On Saturday, the Terriers had another cross country travel day, finally arriving back on campus at 12:45 a.m. ET on Sunday morning. After initially planning on practicing early on Sunday and Monday mornings, trying to acclimate their players to an early tip, the staff decided their players had been through enough. They would practice that afternoon at 4:30 p.m. and on Monday afternoon at 2:30 p.m., and on Tuesday, “just get up and play the game,” Kerns said.

After a big team meal at Olive Garden, Wofford held their shootaround -- a walkthrough and film session going over the scout on Iona -- on Monday night before taking the team to a hotel just off of campus. (Ironically enough, it was the same hotel Iona was staying in.) It was lights out at 9:45 p.m. with a 4:45 a.m. wake-up call, and since the hotel was less than a mile from campus, the Terriers were at their arena by 5:00 a.m.

There would be no team meal before the game, but the staff forced the players to scarf down granola bars, bananas, bagels, gatorade and plenty of water while they did their usual pregame routine -- getting changed, getting taped, getting stim, hitting the whirlpool. By the time the game started, it was as if the game was being played at a normal time, although an external factor, Kerns said, helped play a role.

The Wofford arena has windows near the ceiling that allow in light during the day.
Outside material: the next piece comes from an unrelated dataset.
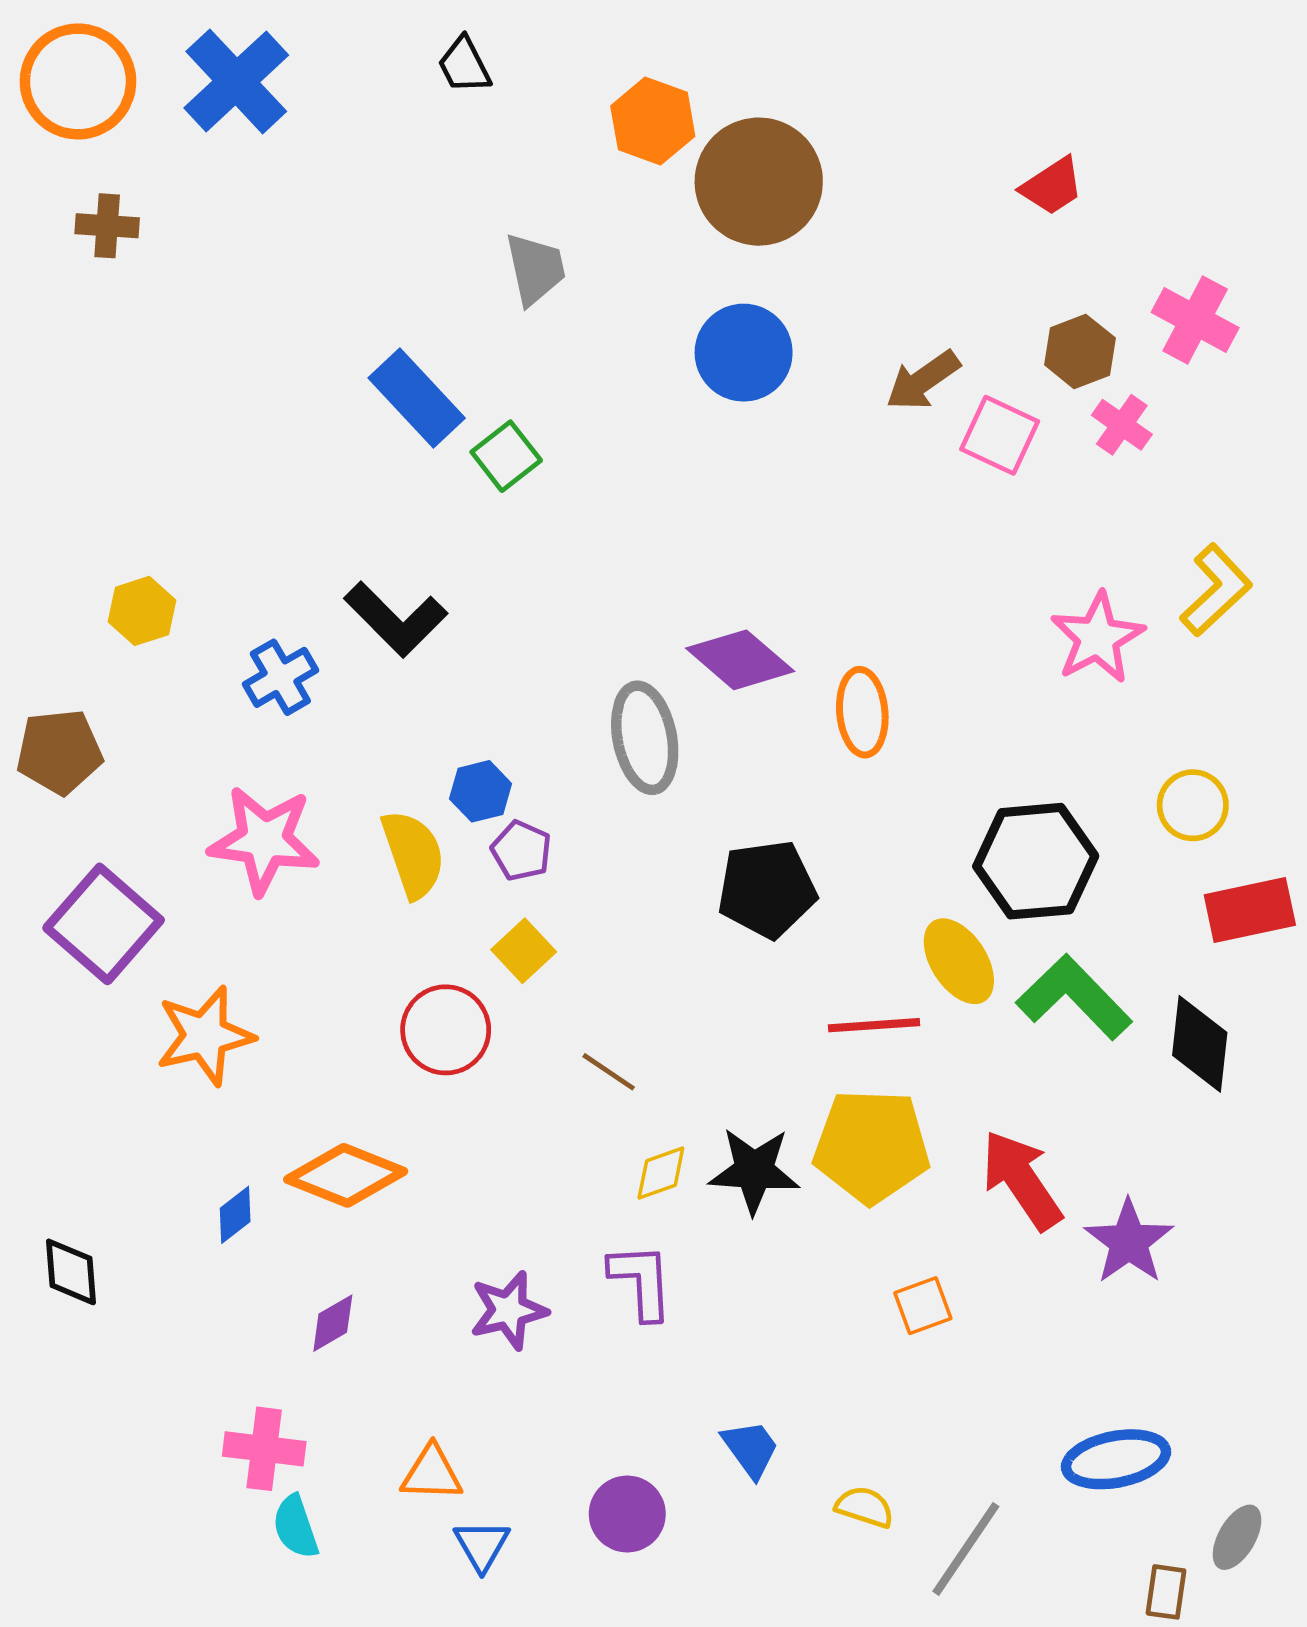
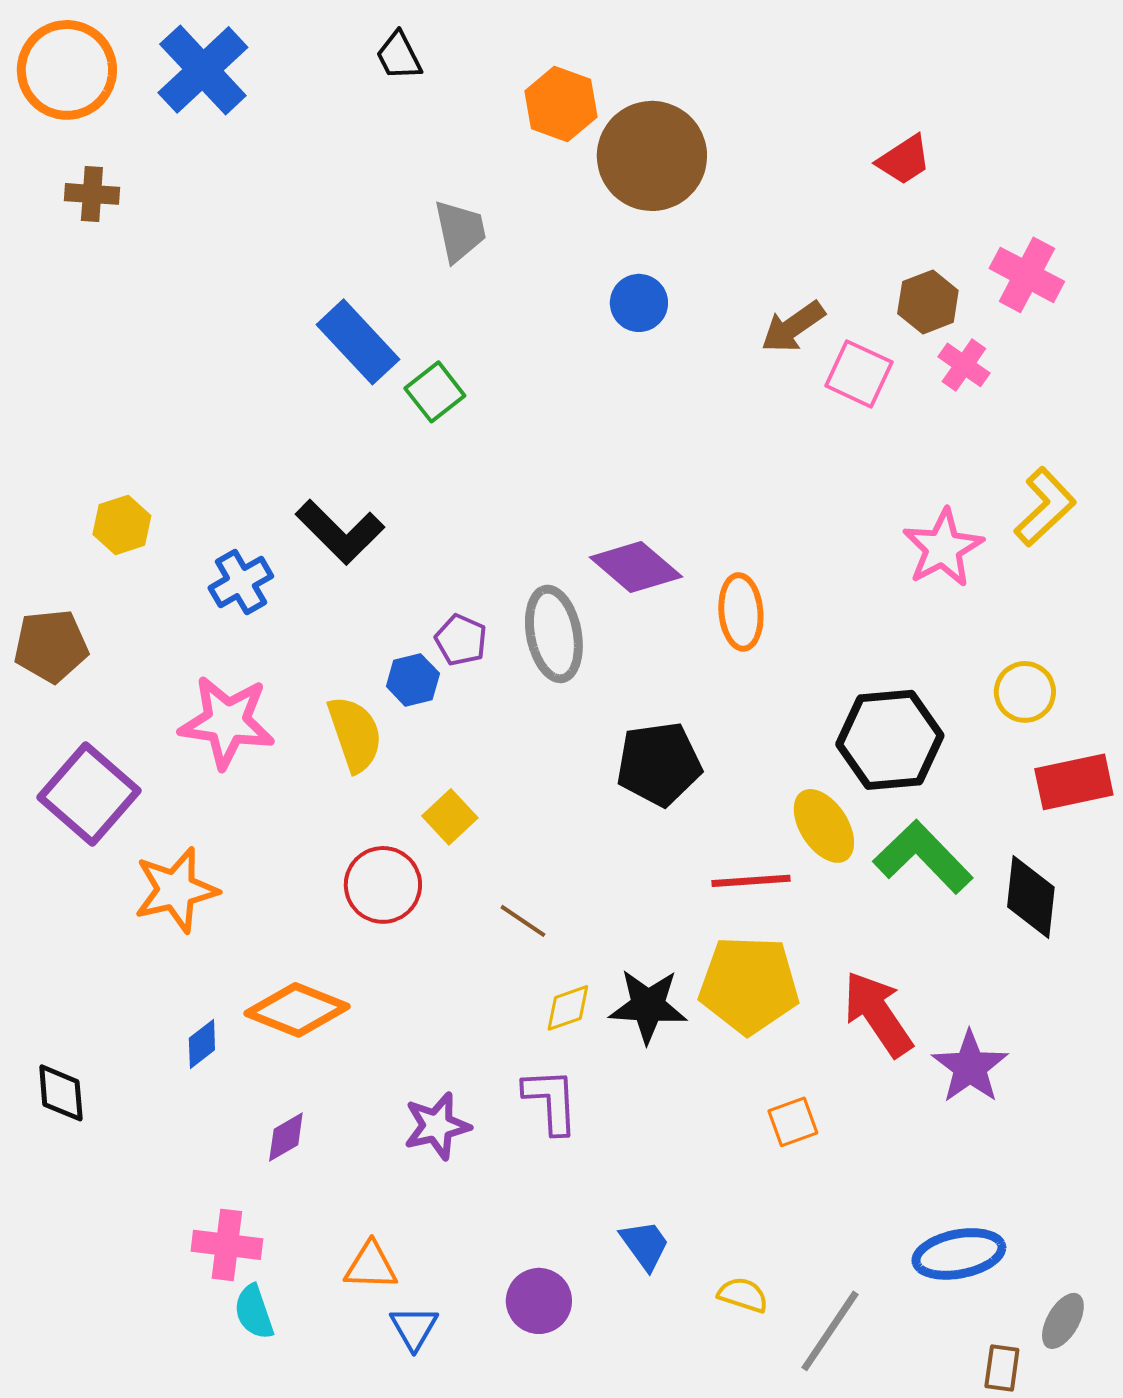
blue circle: (744, 353) -> (639, 303), size x0.7
purple pentagon: (521, 851) -> (461, 640), moved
The athletics staff hung up black curtains over those windows, eliminating the natural light in the gym and giving the arena the feel of a night game.

“Once the game ended, the guys said it felt like a night game,” Kerns said.

But it wasn’t. It was a 7:00 a.m. tip on a Tuesday, meaning that the game ended just after 9:00 a.m.; the team’s obligations weren’t over yet.

“We made them go to class,” Kerns said. “We had guys make it to their 9:30 a.m. classes.”